Reflecting on the twists and turns of the last 50 years, I realized that this journey has been largely fueled by the desire to find the next great thing that’s gonna fix me. Materially, emotionally, spiritually even…. So many years chasing the next dopamine rush and, oh. My. Lord. I’m tired. Every single morning I wake up thinking today’s the day I’m gonna figure it all out. I’m gonna be so productive and not chronically ill! I’m gonna pray three times a day and not doom scroll on my phone! And then reality hits. Living is hard for me. I’m the embodiment of ‘the spirit is willing but the flesh is weak’. Heavy sigh.
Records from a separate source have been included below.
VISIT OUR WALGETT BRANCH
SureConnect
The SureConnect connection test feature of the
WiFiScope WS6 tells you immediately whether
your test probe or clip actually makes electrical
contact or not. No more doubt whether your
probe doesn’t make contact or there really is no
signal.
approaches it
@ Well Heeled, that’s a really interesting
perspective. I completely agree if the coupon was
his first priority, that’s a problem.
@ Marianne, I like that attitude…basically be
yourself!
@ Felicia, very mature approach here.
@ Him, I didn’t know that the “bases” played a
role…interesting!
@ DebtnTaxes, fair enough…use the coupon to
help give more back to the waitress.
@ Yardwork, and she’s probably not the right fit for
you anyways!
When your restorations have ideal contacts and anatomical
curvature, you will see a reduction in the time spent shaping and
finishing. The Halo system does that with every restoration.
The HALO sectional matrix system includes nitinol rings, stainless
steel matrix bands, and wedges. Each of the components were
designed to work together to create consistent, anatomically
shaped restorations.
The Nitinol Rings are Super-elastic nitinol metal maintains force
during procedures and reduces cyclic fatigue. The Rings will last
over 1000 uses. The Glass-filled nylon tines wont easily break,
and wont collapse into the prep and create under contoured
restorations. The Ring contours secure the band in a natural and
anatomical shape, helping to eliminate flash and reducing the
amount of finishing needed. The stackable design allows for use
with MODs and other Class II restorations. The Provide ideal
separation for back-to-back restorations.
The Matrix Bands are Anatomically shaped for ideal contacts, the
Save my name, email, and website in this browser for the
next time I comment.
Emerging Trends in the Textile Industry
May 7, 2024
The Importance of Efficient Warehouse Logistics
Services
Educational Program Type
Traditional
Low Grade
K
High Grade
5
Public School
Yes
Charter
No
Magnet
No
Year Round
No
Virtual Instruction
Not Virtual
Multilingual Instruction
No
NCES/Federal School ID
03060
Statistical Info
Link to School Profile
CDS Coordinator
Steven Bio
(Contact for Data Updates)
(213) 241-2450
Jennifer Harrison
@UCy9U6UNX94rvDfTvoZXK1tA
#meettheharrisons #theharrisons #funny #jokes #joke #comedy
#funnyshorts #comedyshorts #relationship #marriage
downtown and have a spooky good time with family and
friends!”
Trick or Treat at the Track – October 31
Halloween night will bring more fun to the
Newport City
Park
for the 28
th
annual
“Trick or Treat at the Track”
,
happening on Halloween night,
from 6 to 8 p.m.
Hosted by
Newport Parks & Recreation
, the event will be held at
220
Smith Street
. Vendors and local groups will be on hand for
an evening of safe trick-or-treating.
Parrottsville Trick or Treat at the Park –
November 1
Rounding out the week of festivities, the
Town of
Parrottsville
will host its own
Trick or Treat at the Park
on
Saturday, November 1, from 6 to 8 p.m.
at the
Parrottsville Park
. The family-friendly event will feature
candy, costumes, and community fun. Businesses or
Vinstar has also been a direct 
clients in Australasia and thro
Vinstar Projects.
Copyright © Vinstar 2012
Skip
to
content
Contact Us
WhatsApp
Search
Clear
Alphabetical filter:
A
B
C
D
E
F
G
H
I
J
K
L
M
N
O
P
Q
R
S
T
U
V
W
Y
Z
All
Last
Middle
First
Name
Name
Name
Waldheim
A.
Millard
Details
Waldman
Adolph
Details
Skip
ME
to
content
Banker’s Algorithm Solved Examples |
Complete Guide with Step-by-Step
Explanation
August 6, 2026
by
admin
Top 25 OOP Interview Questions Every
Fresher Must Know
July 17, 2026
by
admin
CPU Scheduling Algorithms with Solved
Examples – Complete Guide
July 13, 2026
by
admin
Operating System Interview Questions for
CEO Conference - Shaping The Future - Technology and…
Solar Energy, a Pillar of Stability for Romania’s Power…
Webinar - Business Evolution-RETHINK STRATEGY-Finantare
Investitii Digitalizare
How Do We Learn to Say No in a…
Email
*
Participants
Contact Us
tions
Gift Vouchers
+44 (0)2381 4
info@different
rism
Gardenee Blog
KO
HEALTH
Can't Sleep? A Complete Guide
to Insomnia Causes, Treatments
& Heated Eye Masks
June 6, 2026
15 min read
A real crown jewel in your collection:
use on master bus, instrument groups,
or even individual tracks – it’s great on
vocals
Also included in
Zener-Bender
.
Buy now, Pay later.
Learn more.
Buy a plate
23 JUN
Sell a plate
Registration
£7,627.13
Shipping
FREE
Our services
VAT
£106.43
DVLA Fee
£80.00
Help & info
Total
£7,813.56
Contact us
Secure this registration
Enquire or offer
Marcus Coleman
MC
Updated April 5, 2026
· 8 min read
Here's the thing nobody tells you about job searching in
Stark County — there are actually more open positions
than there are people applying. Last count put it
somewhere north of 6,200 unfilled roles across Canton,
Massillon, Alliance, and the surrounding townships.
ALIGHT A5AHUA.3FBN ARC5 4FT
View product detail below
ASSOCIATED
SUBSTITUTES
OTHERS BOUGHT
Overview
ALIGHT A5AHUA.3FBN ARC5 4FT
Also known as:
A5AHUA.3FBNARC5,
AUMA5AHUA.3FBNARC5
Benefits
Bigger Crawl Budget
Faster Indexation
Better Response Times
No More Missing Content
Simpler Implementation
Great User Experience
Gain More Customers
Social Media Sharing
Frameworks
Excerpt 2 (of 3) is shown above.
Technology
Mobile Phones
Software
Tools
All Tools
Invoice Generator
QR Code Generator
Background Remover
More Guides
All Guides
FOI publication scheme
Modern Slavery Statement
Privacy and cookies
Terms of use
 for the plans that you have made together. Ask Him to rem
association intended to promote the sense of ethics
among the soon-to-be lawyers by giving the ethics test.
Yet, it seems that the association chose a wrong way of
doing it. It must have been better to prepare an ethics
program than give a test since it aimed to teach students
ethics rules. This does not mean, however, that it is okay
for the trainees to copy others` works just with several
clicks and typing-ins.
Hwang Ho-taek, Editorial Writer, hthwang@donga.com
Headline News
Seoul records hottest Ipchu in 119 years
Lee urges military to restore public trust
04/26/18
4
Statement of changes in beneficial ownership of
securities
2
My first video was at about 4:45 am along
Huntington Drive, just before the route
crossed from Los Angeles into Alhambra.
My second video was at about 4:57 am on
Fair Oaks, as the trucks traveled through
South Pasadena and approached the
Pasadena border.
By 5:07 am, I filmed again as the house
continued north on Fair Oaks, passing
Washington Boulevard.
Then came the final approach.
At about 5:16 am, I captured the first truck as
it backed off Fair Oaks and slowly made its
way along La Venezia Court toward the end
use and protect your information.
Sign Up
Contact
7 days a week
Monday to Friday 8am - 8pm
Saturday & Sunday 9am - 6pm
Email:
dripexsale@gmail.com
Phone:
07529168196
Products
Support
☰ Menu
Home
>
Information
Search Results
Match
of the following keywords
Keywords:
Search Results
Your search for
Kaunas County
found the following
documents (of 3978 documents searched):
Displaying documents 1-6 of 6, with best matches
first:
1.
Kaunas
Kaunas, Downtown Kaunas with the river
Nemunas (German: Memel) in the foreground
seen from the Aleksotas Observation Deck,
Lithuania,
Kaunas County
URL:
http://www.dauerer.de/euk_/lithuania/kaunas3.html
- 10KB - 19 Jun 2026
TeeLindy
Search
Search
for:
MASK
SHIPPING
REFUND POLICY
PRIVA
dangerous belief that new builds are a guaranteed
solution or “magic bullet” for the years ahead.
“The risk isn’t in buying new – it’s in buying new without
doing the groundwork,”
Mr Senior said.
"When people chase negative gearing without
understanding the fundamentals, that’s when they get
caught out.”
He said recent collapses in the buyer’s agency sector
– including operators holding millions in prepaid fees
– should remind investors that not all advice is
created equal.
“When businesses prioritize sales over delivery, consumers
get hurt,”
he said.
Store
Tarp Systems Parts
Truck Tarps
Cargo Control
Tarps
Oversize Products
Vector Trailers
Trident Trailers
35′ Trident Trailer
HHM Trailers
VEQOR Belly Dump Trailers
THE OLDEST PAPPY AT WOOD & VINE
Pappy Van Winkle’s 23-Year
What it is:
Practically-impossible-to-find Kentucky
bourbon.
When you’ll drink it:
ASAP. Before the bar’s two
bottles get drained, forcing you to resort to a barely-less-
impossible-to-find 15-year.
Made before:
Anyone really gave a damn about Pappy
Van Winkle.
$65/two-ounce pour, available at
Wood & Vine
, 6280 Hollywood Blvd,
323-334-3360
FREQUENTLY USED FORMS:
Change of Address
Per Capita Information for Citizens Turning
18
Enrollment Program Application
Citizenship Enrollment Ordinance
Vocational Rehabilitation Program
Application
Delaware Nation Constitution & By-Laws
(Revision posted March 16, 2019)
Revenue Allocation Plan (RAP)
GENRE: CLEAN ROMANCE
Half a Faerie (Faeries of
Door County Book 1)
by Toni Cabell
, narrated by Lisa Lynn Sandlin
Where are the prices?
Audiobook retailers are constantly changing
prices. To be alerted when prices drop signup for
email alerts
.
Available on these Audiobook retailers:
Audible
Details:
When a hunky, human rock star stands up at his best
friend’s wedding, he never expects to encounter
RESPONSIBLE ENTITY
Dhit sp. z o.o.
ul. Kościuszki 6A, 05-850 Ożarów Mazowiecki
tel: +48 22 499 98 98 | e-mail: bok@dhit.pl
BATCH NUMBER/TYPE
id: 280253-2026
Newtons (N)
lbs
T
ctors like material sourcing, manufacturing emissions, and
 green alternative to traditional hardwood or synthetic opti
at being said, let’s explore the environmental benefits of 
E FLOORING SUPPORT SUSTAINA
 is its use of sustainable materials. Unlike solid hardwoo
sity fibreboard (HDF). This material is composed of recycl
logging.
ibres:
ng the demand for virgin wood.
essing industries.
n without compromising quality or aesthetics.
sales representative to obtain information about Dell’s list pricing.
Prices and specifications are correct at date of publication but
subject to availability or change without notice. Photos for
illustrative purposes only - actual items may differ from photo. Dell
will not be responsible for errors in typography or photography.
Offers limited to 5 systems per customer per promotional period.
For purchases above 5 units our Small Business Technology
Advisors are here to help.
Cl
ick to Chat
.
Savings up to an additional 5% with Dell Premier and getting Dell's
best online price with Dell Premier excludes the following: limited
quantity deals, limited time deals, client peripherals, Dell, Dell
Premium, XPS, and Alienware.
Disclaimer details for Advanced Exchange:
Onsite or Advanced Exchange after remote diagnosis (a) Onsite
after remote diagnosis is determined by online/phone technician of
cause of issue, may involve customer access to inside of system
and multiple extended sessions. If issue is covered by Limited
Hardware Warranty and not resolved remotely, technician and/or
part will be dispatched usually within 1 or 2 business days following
The one saving grace though is that, at my core, there’s this tesseract of sorts that houses my faith in Christ. It’s the Fort Knox of my soul. I have doubts – always have….what if it’s all baloney and there’s nothing after death? What if I’ve been completely delusional my entire life? What if there’s really no point in trying to be a good, moral person? Furthermore! Why do I never feel like I’ve measured up to “good Christian” standards? The desire to be good, do good is an engine that powers on, pushing me to be better, to evolve, to fully self actualize. That term makes me Lolololol 🤣 As soon as I learned about self/actualization during my first and only year at junior college I knew in my belly the concept was hooey, but I was inexorably drawn to it. According to Maslow’s hierarchy of needs I can barely rise above the foundational level of physiological needs. I married an incredibly, well, for lack of a better word, functional man. A do-er. A git-r-done-r. I, myself, am a ponder-er, a space cadet, a feeler. I’m a sponge for the world around me. I’m perpetually absorbing and being consumed by the beauty and chaos that is life. To be clear, I don’t wanna be this way. I’d love to function like my superhero husband. I see his indefatigable motor that keeps him going like The Little Engine That Could, and I’m equal parts in awe and exhausted just being a spectator. I’m so glad we’ve got opposite skills but I admit I’d give mine up in an instant to magically be a more productive member of society. Through this wibbly wobbly faith-journey I’m on, believe it or not, I can still see the Divine’s hand in all of this. It feels good to admit that I’m not at peace with myself but I’m pretty sure there’s a purpose behind all the struggle. Even as the world around me burns I find peace in the steadiness and structure of the Orthodox Church. There’s no way of knowing what lies beyond but, for now I choose to believe in and follow the example of Christ and his saints. Their love and care for humanity is something I can attain to. Even with my failing body that core of faith keeps me tenuously holding onto the idea that my life has purpose beyond productivity.
Venting feels good. Thanks, interweb void for being there for me.